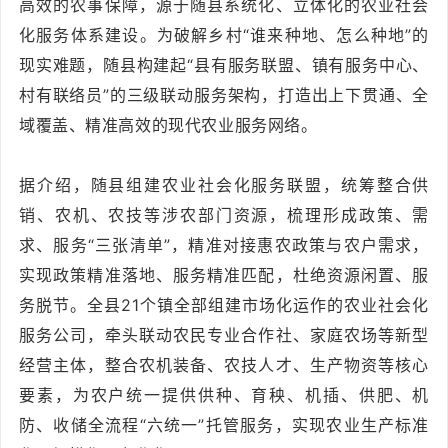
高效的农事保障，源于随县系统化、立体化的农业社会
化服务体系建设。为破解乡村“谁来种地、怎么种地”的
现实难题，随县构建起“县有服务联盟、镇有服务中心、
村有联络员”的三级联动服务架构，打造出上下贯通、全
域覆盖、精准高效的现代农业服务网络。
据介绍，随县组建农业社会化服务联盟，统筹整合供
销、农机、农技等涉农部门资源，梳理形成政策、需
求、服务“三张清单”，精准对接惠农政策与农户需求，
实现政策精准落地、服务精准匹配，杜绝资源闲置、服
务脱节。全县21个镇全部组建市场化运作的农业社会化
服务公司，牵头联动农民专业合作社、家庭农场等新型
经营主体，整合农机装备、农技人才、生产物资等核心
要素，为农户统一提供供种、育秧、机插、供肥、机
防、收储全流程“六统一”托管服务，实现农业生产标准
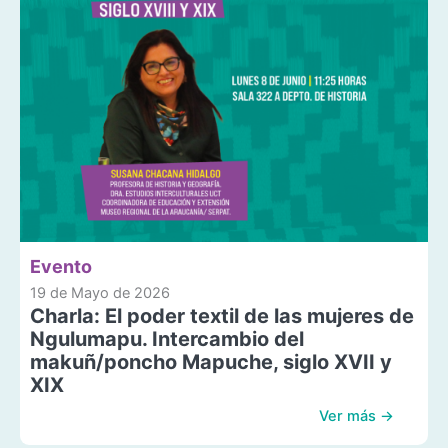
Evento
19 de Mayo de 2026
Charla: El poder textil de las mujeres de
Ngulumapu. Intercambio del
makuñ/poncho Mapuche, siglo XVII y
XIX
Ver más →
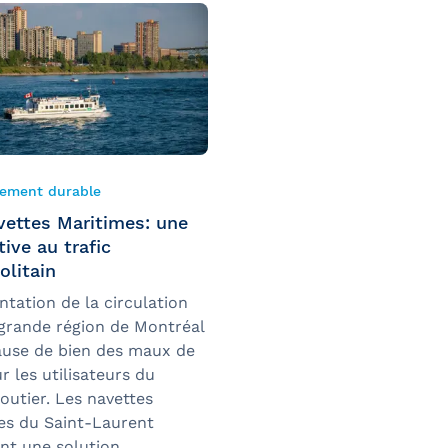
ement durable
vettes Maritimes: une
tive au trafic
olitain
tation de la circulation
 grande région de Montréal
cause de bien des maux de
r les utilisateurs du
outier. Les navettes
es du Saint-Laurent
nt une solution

------------

Task description: Copy every line above exactly, leaving no picture in the copy.

Solution to this exercise:
高效的农事保障，源于随县系统化、立体化的农业社会
化服务体系建设。为破解乡村“谁来种地、怎么种地”的
现实难题，随县构建起“县有服务联盟、镇有服务中心、
村有联络员”的三级联动服务架构，打造出上下贯通、全
域覆盖、精准高效的现代农业服务网络。
据介绍，随县组建农业社会化服务联盟，统筹整合供
销、农机、农技等涉农部门资源，梳理形成政策、需
求、服务“三张清单”，精准对接惠农政策与农户需求，
实现政策精准落地、服务精准匹配，杜绝资源闲置、服
务脱节。全县21个镇全部组建市场化运作的农业社会化
服务公司，牵头联动农民专业合作社、家庭农场等新型
经营主体，整合农机装备、农技人才、生产物资等核心
要素，为农户统一提供供种、育秧、机插、供肥、机
防、收储全流程“六统一”托管服务，实现农业生产标准
Evento
19 de Mayo de 2026
Charla: El poder textil de las mujeres de
Ngulumapu. Intercambio del
makuñ/poncho Mapuche, siglo XVII y
XIX
Ver más →
ement durable
vettes Maritimes: une
tive au trafic
olitain
tation de la circulation
 grande région de Montréal
cause de bien des maux de
r les utilisateurs du
outier. Les navettes
es du Saint-Laurent
nt une solution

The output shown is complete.